Вполне по-спортивному преодолев низенький заборчик и спотыкаясь об какие-то кирпичи, я добежала до Машки и Вадьки, ухватила кого-то из них за рукав и стала тянуть вверх. Рядом кто-то заковыристо ругался — то ли в телефон, то ли на нас, то ли просто в пространство.

— Это чего было? — пропыхтела я, отбиваясь от шарфа, лезущего в рот. — Вадька, ты ревешь от страха, или болит что-нибудь? — я, наконец, подняла ребенка и попыталась навскидку определить наличие травм. Ребенок подвывал противным голосом на одной ноте, и вопроса моего, кажется, вообще не услышал. Машка причитала рядом, тоже на одной тональности, прижимала Вадьку к себе и была совсем невменяемой.

— Так, хорош голосить, — велел кто-то рядом очень решительно. — Угомонись, бабы!

Мы, как будто этой команды и ждали, замолчали и повернулись на звук. Источником звука оказался невысокий мужик в странной одежде. На нем форма, — сообразила я и шмыгнула носом.

— Здравия желаю, — проворчал он, таращась на Машку.

— Ты волка совсем убил? — финально всхлипнул Вадька и уставился куда-то круглыми черными глазенками.

— Совсем, — совершенно серьезно ответил мужик, сделал шаг к нам и охнул, припав на одну ногу. — Блин!

— Так. — Подруга быстро пришла в себя, и снова стала руководить. — Все домой, быстро. Спаситель, вас это тоже касается, у вас вон брюки в грязи, и с ногой что-то. Нина, помоги ему!

— Не надо мне помогать, — прогнозируемо ответил мужик, но снова охнул, и я торопливо подставила плечо под его руку. — Сам дойду, женщина, сказано вам.

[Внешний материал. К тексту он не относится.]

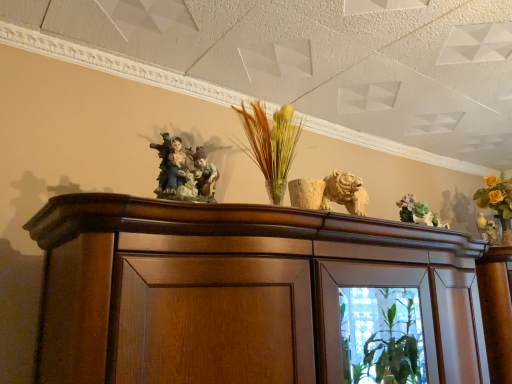 Question: Is matte porcelain figurine at center inside the boundaries of green ceramic vase at upper right, or outside?

Choices:
 (A) outside
 (B) inside

Answer: (A)

Question: Based on their sizes in the image, would you say matte porcelain figurine at center is bigger or smaller than green ceramic vase at upper right?

Choices:
 (A) small
 (B) big

Answer: (B)

Question: Does point (194, 180) appear closer or farther from the camera than point (406, 205)?

Choices:
 (A) closer
 (B) farther

Answer: (A)

Question: Do you think green ceramic vase at upper right is within matte porcelain figurine at center, or outside of it?

Choices:
 (A) outside
 (B) inside

Answer: (A)

Question: From their relative heights in the image, would you say green ceramic vase at upper right is taller or shorter than matte porcelain figurine at center?

Choices:
 (A) short
 (B) tall

Answer: (A)

Question: From the image's perspective, is green ceramic vase at upper right positioned above or below matte porcelain figurine at center?

Choices:
 (A) below
 (B) above

Answer: (A)

Question: Visually, is green ceramic vase at upper right positioned to the left or to the right of matte porcelain figurine at center?

Choices:
 (A) left
 (B) right

Answer: (B) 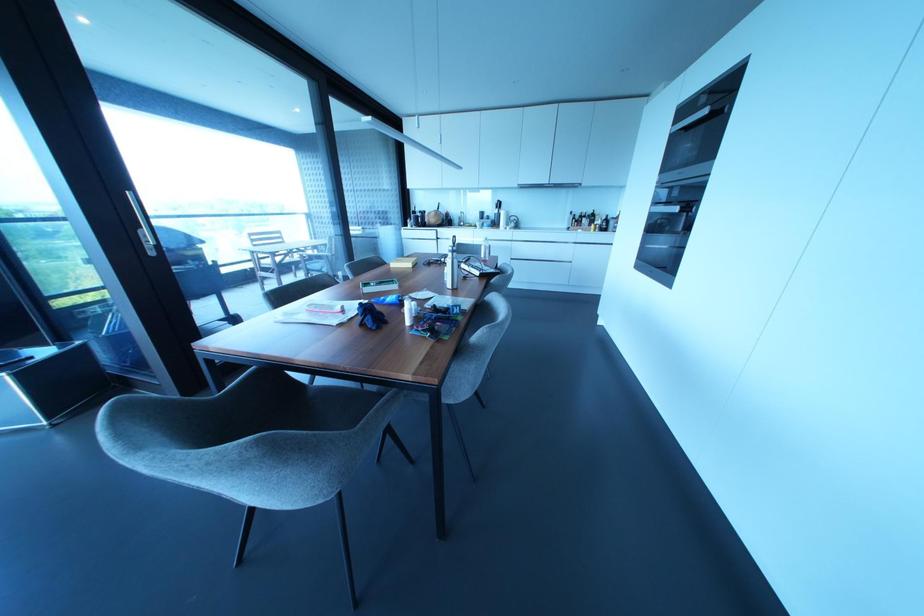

— Свалитесь — придется всю форму чистить, — злобно предрекла я, придерживая его. — А так только штаны! Да не упирайтесь вы, — прикрикнул я в сердцах. От пережитого волнения меня потряхивало и странно вело голову. Мужик, слава богу, перестал упираться, даже как-то более сноровисто перебирал ногами, и мне вдруг подумалось, что ему не впервой так передвигаться — уж больно привычно у него получилось. Машка что-то бормотала, Вадька громко говорил, мужик сопел, я тоже несла какую-то ахинею — словом, у всех на нервной почве открылся словесный понос. Мы вывалилась в крохотную Машкину квартиру, и я с облегчением сгрузила нашего бравого героя на пуфик. Пуфик под героем жалобно крякнул. Герой охнул — Вадька с размаху облокотился ему на ногу — разувался. Машка кинула пуховик под вешалку, я сунула туда же свое пальто, и мы уставились на мужчину. Тот придерживал Вадьку под локоть, пока ребенок стаскивал штаны от комбинезона.